The result is faintly humorous. I almost always respond to our Coordinating Editors with something like: “Our two review readers come to different conclusions. As usual, they’re both right.” I say that so often that it may as well be boilerplate.
Here are a few of the most common critiques. They can be classified according to some of our unofficial mottoes:
“Tell the readers what they need to know, but do not do the reading for them.” That applies especially to authorial interventions that tell readers what to think.
“Astute on-line readers scroll to the first instance of dialogue. That’s where they figure the story really begins.” That’s “show, don’t tell” in action.
The next is a corollary: “Beginnings and endings are both important but, if the beginning is bad, nobody will read to the end.” I’m sure we all wish we had the proverbial nickel for the number of submissions that devote hundreds of words to exposition before a character finally gets around to saying or doing something.
Here are two famous opening lines. Notice how they resemble catchy titles:
“Call me Ishmael.” — Herman Melville. One can hardly frame an introduction more forcefully than one in the imperative mood.
“For a long time I’ve gone to bed early.” — Marcel Proust.
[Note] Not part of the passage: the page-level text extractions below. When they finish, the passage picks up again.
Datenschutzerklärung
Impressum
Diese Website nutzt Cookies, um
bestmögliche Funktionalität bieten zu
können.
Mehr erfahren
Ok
That’s almost an “in your face” opening. What kind of action is that? And what’s the result?
And here’s one that’s more on the notorious side:
“He lurched through the door of the mad scientist’s laboratory, arms outstretched, seeking bottled brains. ‘Aargh,’ he roared hiccuppily.” — in Speedways to Literary Oblivion
The opening oversteps our guideline #4, “grammatical puzzles,” but the character — whoever he is — at least says and does something.
Over the years, Bewildering Stories’ preferences have taken shape in our review readers’ responses and in our mottoes. And we’re all in substantial agreement on at least one thing: reading on line is not the same as curling up in an easy chair with a book in which you can mark your place with a thumb. The readers’ situation ultimately makes a difference in the form of on-line literature.
Again, thanks to our review readers. Your voices are heard, heeded, and appreciated. Keep up the good work!